Nevertheless, the toll is vastly greater than the motor fuel tax. The toll averages out to 2.7 cents per mile, so that the motorist who gets 18 miles to the gallon is paying a "tax" of 48.6 cents on each gallon of gas he consumes on a tollway, far eclipsing the relatively modest state gasoline tax of 13 cents per gallon. All told, the tollway user is paying 61.6 cents a gallon, whereas other motorists are paying approximately one-fifth of that.

State Sen. Bob Kustra, a Republican from Park Ridge, suggest comparing two commuters, one downstate who lives in Peoria and works at the new Mitsubishi plant in Normal, the other a suburbanite who uses a tollway to get to work. Suppose they each get 18 miles to the gallon and each drive 45 miles each way to work every day. The downstate commuter therefore pays 65 cents a day in state road-use taxes. The suburbanite, who may not be making any more than the Mitsubishi worker, pays the 65 cents in motor fuel tax on five gallons of gas plus $.80 to $1.60 in tolls, or $1.45 to $2.25. That's as much as three and a half times what the downstater pays.

Further, the figure of 2.7 cents per mile represents an average that is irrelevant to suburban commuters who use the toll roads for relatively short distances. The 8,000 motorists a day who enter the Northwest Tollway at Elmhurst Road, for example, pay 40 cents each for the privilege of riding just 4.7 miles. Their effective toll is 8.5 cents per mile. Of ah the toll highways in the United States, such a rate is exceeded by only two — the Chicago Skyway and the Delaware Turnpike — according to data compiled by the American Automobile Association.

Kustra also points out the anomaly of tolls on an urban belt-way. "Every other city of any size in the Midwest has free belt-ways," he says. He rattles off a list of examples: Detroit, Indianapolis, Louisville, Kansas City, Milwaukee, Minneapolis, St.

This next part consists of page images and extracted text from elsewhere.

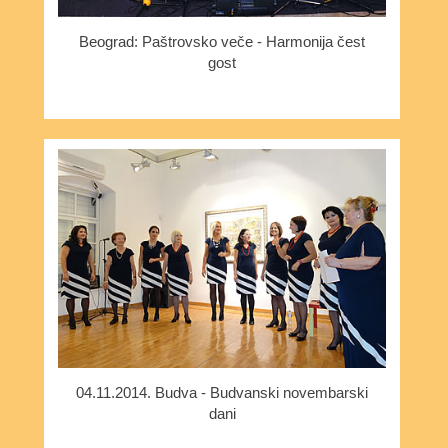
Beograd: Paštrovsko veče - Harmonija čest
gost
04.11.2014. Budva - Budvanski novembarski
dani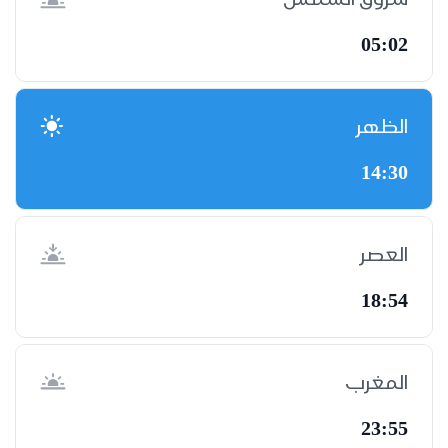
05:02
الظهر
14:30
العصر
18:54
المغرب
23:55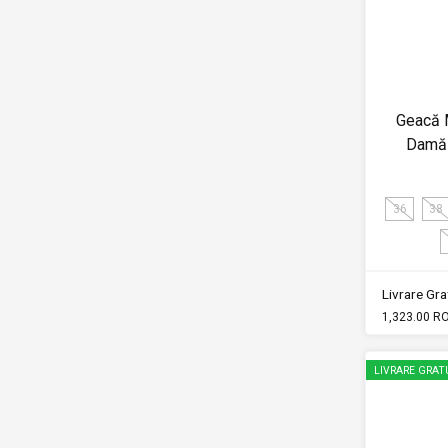
Geacă 
Damă
36
38
Livrare Grat
1,323.00 R
LIVRARE GRAT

Louis.

The decision in 1953 to go ahead with construction of tollways cost Illinois millions of dollars in U.S. highway aid. Federal law dating back to 1916, and reaffirmed in the 1956 legislation creating the interstate highway system, has prohibited the use of federal funds for the construction of toll roads. (Subsequent legislation, passed in 1978 and 1982, permits federal funding of the 4-Rs — resurfacing, restoration, rehabilitation and reconstruction — for toll roads that are part of the interstate system, as all of Illinois' are, providing the tolls are eliminated when the outstanding debts are paid off.) The decision also forced Illinois to spend radically more than otherwise necessary on revenue collection — 15 percent for a road financed by tolls, compared with 1 percent for a highway supported by the gas tax.

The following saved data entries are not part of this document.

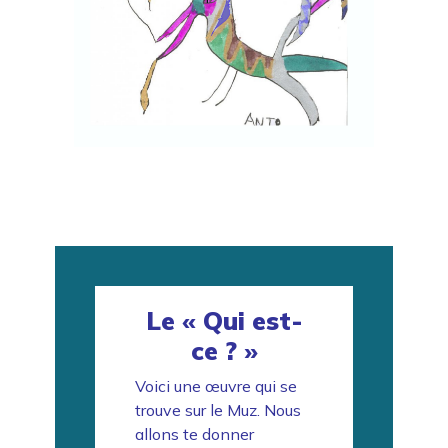
Le « Qui est-
ce ? »
Voici une œuvre qui se
trouve sur le Muz. Nous
allons te donner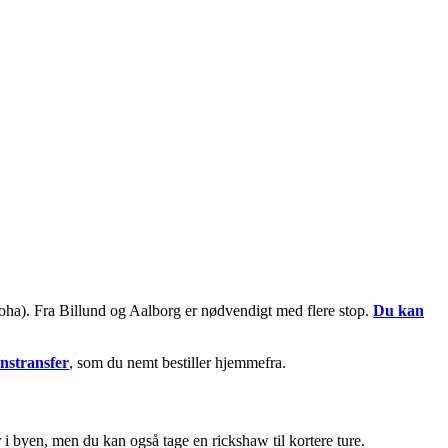
oha). Fra Billund og Aalborg er nødvendigt med flere stop.
Du kan
vnstransfer
, som du nemt bestiller hjemmefra.
 i byen, men du kan også tage en rickshaw til kortere ture.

The final irony of the Illinois toll system's increasing foothold concerns users of the toll roads. Over the three decades since the toll roads opened, the composition of the system's traffic has undergone a profound change. In the 1950s the traffic consisted predominantly of long-haul trucking and other interstate driving — into, out of and around Chicago. Now, after years of suburban growth, roughly three of every four vehicles on the toll roads are driving to and from points within metropolitan Chicago.

As a consequence, the financing for Illinois toll roads is no longer coming so much from out-of-state pockets as from commuters: from suburbanites who work in the city and from city dwellers who work in the suburbs. What once was a tax conveniently levied on 18-wheel carpetbaggers is now a tax levied on ourselves.

For all the disgruntlement the system causes, though, its toll gates will in all likelihood still be bouncing up and down 20 and 30 and even 40 years from now — indeed, quite possibly an entire century after Stratton put forth his proposal. Of the two things in life that are certain, the death of a tax is not one.

Thomas J. Lee is formerly political editor and editorial-page columnist of the Daily Herald in suburban Chicago. He is now pursuing a master's degree at the University of Chicago, Graduate School of Public Policy Studies.